Each data step is independent. `raw_jsonl`, `filtered_jsonl`,
`translated_jsonl`, and `synthetic_jsonl` all satisfy `training_jsonl`, so the
agent inserts a data step only when the goal requires that transform (cleaning,
translation, generation).

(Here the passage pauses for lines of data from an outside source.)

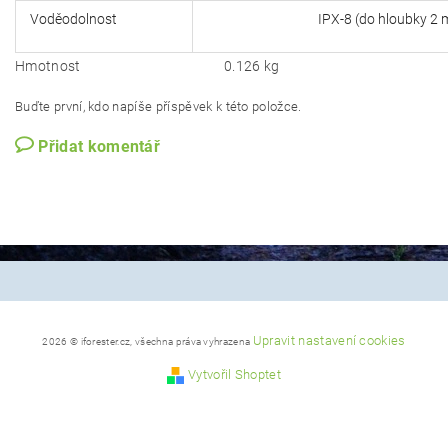
Voděodolnost
IPX-8 (do hloubky 2 metrů
Hmotnost
0.126 kg
Buďte první, kdo napíše příspěvek k této položce.
Přidat komentář
Upravit nastavení cookies
2026 © iforester.cz, všechna práva vyhrazena
Vytvořil Shoptet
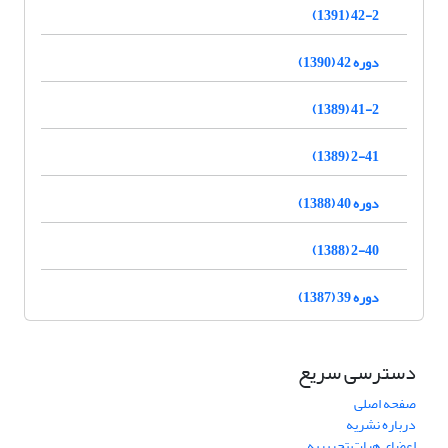
42-2 (1391)
دوره 42 (1390)
41-2 (1389)
2-41 (1389)
دوره 40 (1388)
2-40 (1388)
دوره 39 (1387)
دسترسی سریع
صفحه اصلی
درباره نشریه
اعضای هیات تحریریه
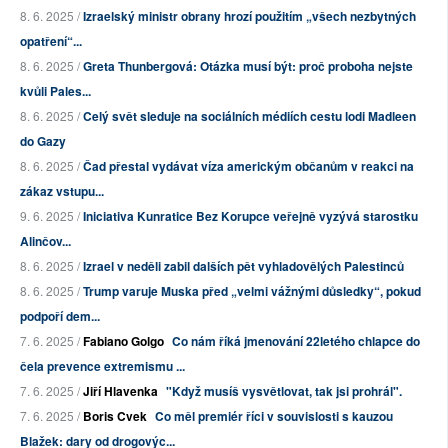
8. 6. 2025 /
Izraelský ministr obrany hrozí použitím „všech nezbytných
opatření“...
8. 6. 2025 /
Greta Thunbergová: Otázka musí být: proč proboha nejste
kvůli Pales...
8. 6. 2025 /
Celý svět sleduje na sociálních médiích cestu lodi Madleen
do Gazy
8. 6. 2025 /
Čad přestal vydávat víza americkým občanům v reakci na
zákaz vstupu...
9. 6. 2025 /
Iniciativa Kunratice Bez Korupce veřejně vyzývá starostku
Alinčov...
8. 6. 2025 /
Izrael v neděli zabil dalších pět vyhladovělých Palestinců
8. 6. 2025 /
Trump varuje Muska před „velmi vážnými důsledky“, pokud
podpoří dem...
7. 6. 2025 /
Fabiano Golgo
Co nám říká jmenování 22letého chlapce do
čela prevence extremismu ...
7. 6. 2025 /
Jiří Hlavenka
"Když musíš vysvětlovat, tak jsi prohrál".
7. 6. 2025 /
Boris Cvek
Co měl premiér říci v souvislosti s kauzou
Blažek: dary od drogovýc...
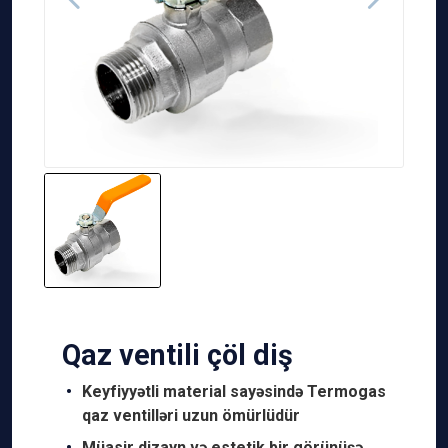
Qaz ventili çöl diş
Keyfiyyətli material sayəsində Termogas
qaz ventilləri uzun ömürlüdür
Müasir dizayn və estetik bir görünüşə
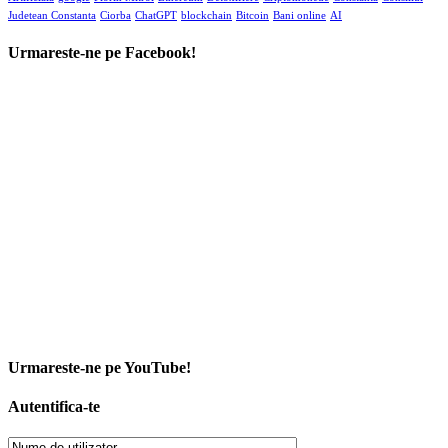
Judetean Constanta
Ciorba
ChatGPT
blockchain
Bitcoin
Bani online
AI
Urmareste-ne pe Facebook!
Urmareste-ne pe YouTube!
Autentifica-te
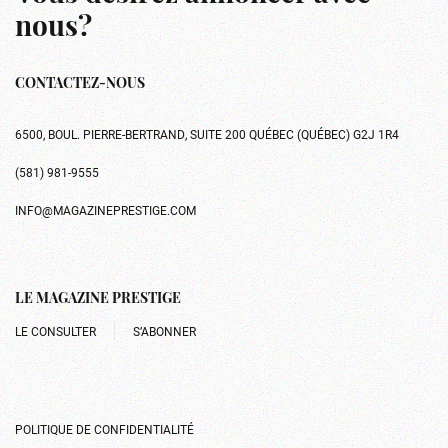
nous?
CONTACTEZ-NOUS
6500, BOUL. PIERRE-BERTRAND, SUITE 200 QUÉBEC (QUÉBEC) G2J 1R4
(581) 981-9555
INFO@MAGAZINEPRESTIGE.COM
LE MAGAZINE PRESTIGE
LE CONSULTER
S’ABONNER
POLITIQUE DE CONFIDENTIALITÉ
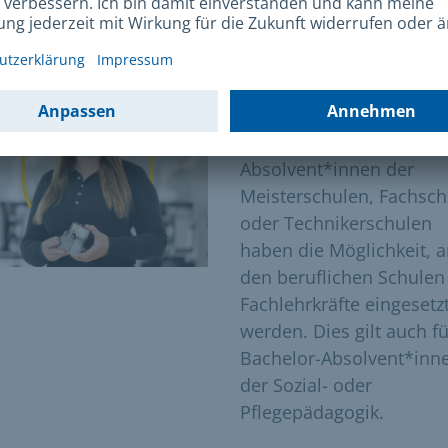
Infos für Fachlehrkrä
und zum Quereinstie
Absolvent*innen der
Meisterschulen, Fachsch
oder Technikerschulen
haben die Möglichkeit, 
den beruflichen Schulen 
Fachlehrkräfte eingesetz
werden. Dies gilt auch fü
Bachelor-Absolvent*inn
der Sozial- oder
Pflegepädagogik.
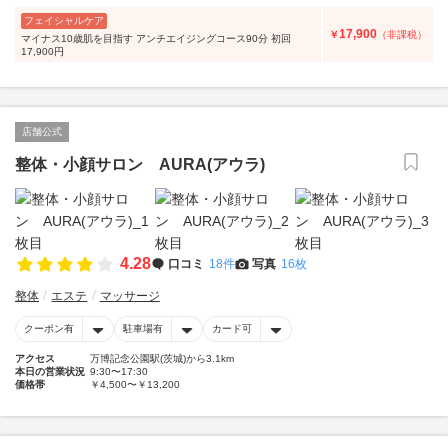
フェイシャルケア
17,900
￥
（非課税）
マイナス10歳肌を目指す アンチエイジングコース90分 初回
17,900円
店舗公式
整体・小顔サロン AURA(アウラ)
4.28
口コミ
18件
写真
16枚
整体
エステ
マッサージ
クーポン有
駐車場有
カード可
アクセス
万博記念公園駅(茨城)から3.1km
本日の営業状況
9:30〜17:30
価格帯
￥4,500〜￥13,200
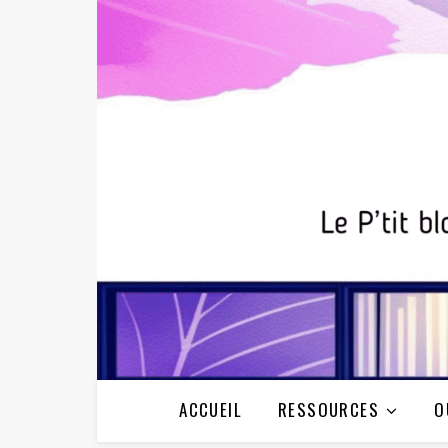
ACCUEIL
RESSOURCES
O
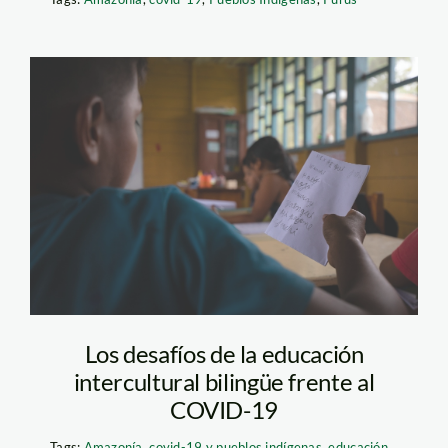
educacion-
intercultural-madre-
de-dios-maestro-
diego perez-spda1
Los desafíos de la educación
intercultural bilingüe frente al
COVID-19
Tags:
Amazonía
,
covid-19 y pueblos indígenas
,
educación
,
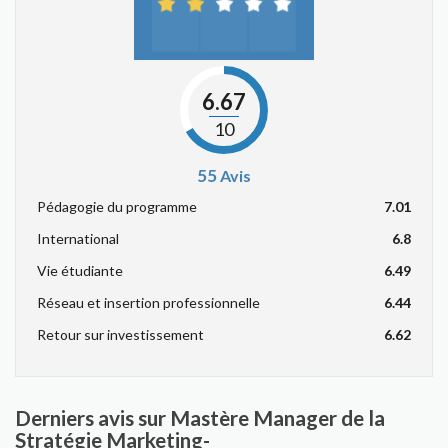
6.67
10
55
Avis
Pédagogie du programme
7.01
International
6.8
Vie étudiante
6.49
Réseau et insertion professionnelle
6.44
Retour sur investissement
6.62
Derniers avis sur Mastère Manager de la
Stratégie Marketing-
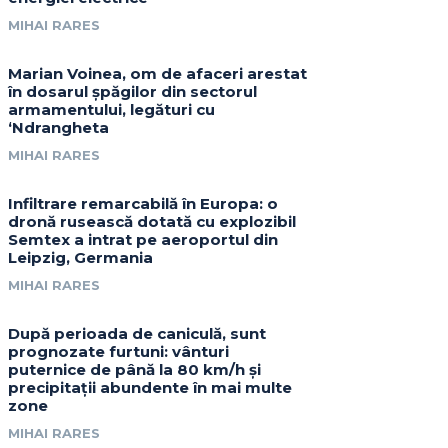
MIHAI RARES
Marian Voinea, om de afaceri arestat
în dosarul șpăgilor din sectorul
armamentului, legături cu
‘Ndrangheta
MIHAI RARES
Infiltrare remarcabilă în Europa: o
dronă rusească dotată cu explozibil
Semtex a intrat pe aeroportul din
Leipzig, Germania
MIHAI RARES
După perioada de caniculă, sunt
prognozate furtuni: vânturi
puternice de până la 80 km/h și
precipitații abundente în mai multe
zone
MIHAI RARES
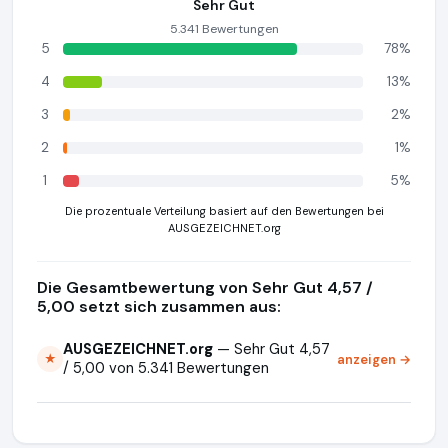
Sehr Gut
5.341 Bewertungen
5
78%
4
13%
3
2%
2
1%
1
5%
Die prozentuale Verteilung basiert auf den Bewertungen bei
AUSGEZEICHNET.org
Die Gesamtbewertung von Sehr Gut 4,57 /
5,00 setzt sich zusammen aus:
AUSGEZEICHNET.org
— Sehr Gut 4,57
anzeigen →
★
/ 5,00 von 5.341 Bewertungen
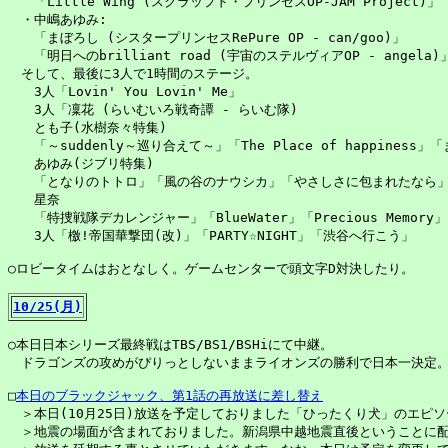
　　「Little Wing (スクラップド・プリンセスOP-JAM Project)」

　・中嶋あゆみ:

　　「まぼろし (シスタープリンセスRePure OP - can/goo)」

　　「明日へのbrilliant road (宇宙のステルヴィアOP - angela)」
　そして、最後に3人で1時間のステージ。

　　3人「Lovin' You Lovin' Me」

　　3人「凜花 (らいむいろ戦奇譚 - らいむ隊)

　　とも子(水樹奈々特集)

　　「～suddenly～巡り合えて～」「The Place of happiness」「
　　あゆみ(ジブリ特集)

　　「となりのトトロ」「風の谷のナウシカ」「やさしさに包まれたなら」
　　星奈

　　「特捜戦隊デカレンジャー」「BlueWater」「Precious Memory」
　　3人「檄!帝国華撃団(改)」「PARTY☆NIGHT」「渋谷へ行こう」

○ロビータイムはおとなしく。ゲームセンターで頭文字D対決したり。

10/25(月)
○本日日本シリーズ最終戦はTBS/BS1/BSHiにて中継。

　ドラゴンズの攻めがぴりっとしないままライオンズの勝利で日本一決定。
□
本日のブラックジャック、第1話の再放送に差し替え
　＞本日(10月25日)放送を予定しておりました「ひったくり犬」のエピソ
　＞地震の場面が含まれておりました。新潟県中越地震直後ということに配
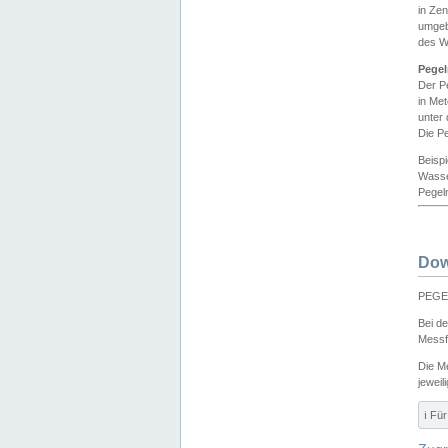
in Ze
umgeb
des W
Pegel
Der P
in Me
unter
Die Pe
Beisp
Wasse
Pegeln
Dow
PEGEL
Bei d
Messf
Die M
jeweil
ℹ️ F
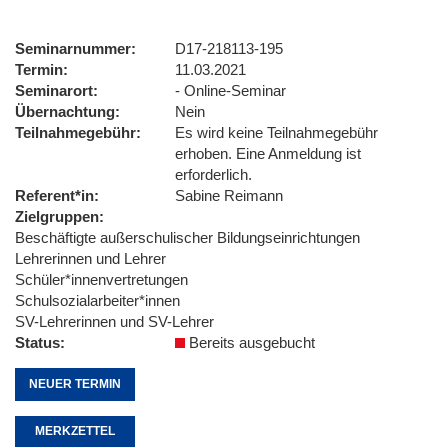
Seminarnummer
D17-218113-195
Termin
11.03.2021
Seminarort
- Online-Seminar
Übernachtung
Nein
Teilnahmegebühr
Es wird keine Teilnahmegebühr
erhoben. Eine Anmeldung ist
erforderlich.
Referent*in
Sabine Reimann
Zielgruppen
Beschäftigte außerschulischer Bildungseinrichtungen
Lehrerinnen und Lehrer
Schüler*innenvertretungen
Schulsozialarbeiter*innen
SV-Lehrerinnen und SV-Lehrer
Status
Bereits ausgebucht
NEUER TERMIN
MERKZETTEL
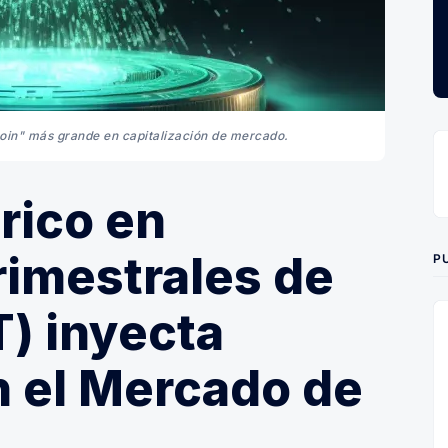
ecoin" más grande en capitalización de mercado.
rico en
rimestrales de
P
) inyecta
n el Mercado de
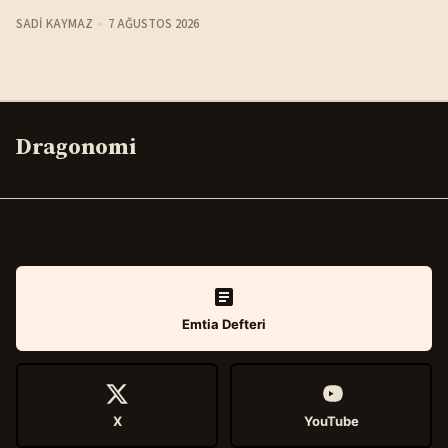
SADI KAYMAZ
7 AĞUSTOS 2026
Dragonomi
Emtia Defteri
X
YouTube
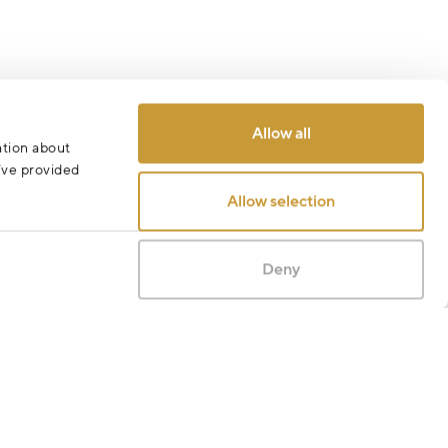
Odeslat
Allow all
ation about
u’ve provided
Allow selection
Deny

The chain below shows the maximal path; drop any hop
the request does not need.

```text
raw_jsonl
  -> [curate/nemo_curator]      # only if cleaning/filtering is requested
  -> [translate/nemo_curator]   # only if translation is requested
  -> training_jsonl
  -> sft/automodel              # JSONL-native AutoModel path
  -> checkpoint_hf
```

```text
training_jsonl
  -> data_prep/sft_packing      # required because Megatron-Bridge consumes packed_parquet
  -> packed_parquet
  -> sft/megatron_bridge
  -> checkpoint_megatron
```

### SFT / PEFT Backend Split

```text
training_jsonl -> sft/automodel -> checkpoint_hf
training_jsonl -> peft/automodel -> checkpoint_lora -> convert/merge_lora -> checkpoint_hf
```

```text
training_jsonl
  -> data_prep/sft_packing
  -> packed_parquet
  -> sft/megatron_bridge or peft/megatron_bridge
  -> checkpoint_megatron or checkpoint_lora
```

### Pretraining / CPT

```text
filtered_jsonl
  -> data_prep/pretrain_prep
  -> binidx + blend.json
  -> pretrain/automodel        -> checkpoint_hf
  -> pretrain/megatron_bridge  -> checkpoint_megatron
```

### RL Alignment

```text
sft/megatron_bridge -> checkpoint_megatron
training_jsonl or data_prep/rl_prep output
  -> rl/nemo_rl/dpo | rl/nemo_rl/rlvr | rl/nemo_rl/rlhf
  -> checkpoint_megatron
```

### Checkpoint Bridges

```text
checkpoint_hf       -> convert/hf_to_megatron -> checkpoint_megatron
checkpoint_megatron -> convert/megatron_to_hf -> checkpoint_hf
checkpoint_lora + exact base -> convert/merge_lora -> checkpoint_hf
```

### BYOB Benchmarks

```text
benchmark_source_corpus
  -> byob/mcq stage=prepare
  -> byob/mcq stage=generate
  -> mcq_benchmark_parquet
  -> byob/mcq stage=translate
  -> translated_mcq_benchmark_parquet
```

## Compatibility Checks

- `is_a` compatibility is implicit; conversion is not needed for those edges.
- `convert_to` edges require an explicit converter step; do not rely on downstream steps to read another checkpoint layout.
- Prepared data is tokenizer-locked. Rebuild `packed_parquet` or `binidx` after tokenizer, chat template, sequence length, split, or blend changes.
- `packed_parquet` is only for Megatron-Bridge SFT/PEFT paths.
- AutoModel SFT/PEFT reads `training_jsonl` directly.
- `checkpoint_lora` is not a deployable full model until merged with the exact base.
- For Megatron exports, point conversion/eval at a concrete `iter_*` checkpoint.
- Keep benchmark artifacts separate from training artifacts; BYOB output is held-out eval data.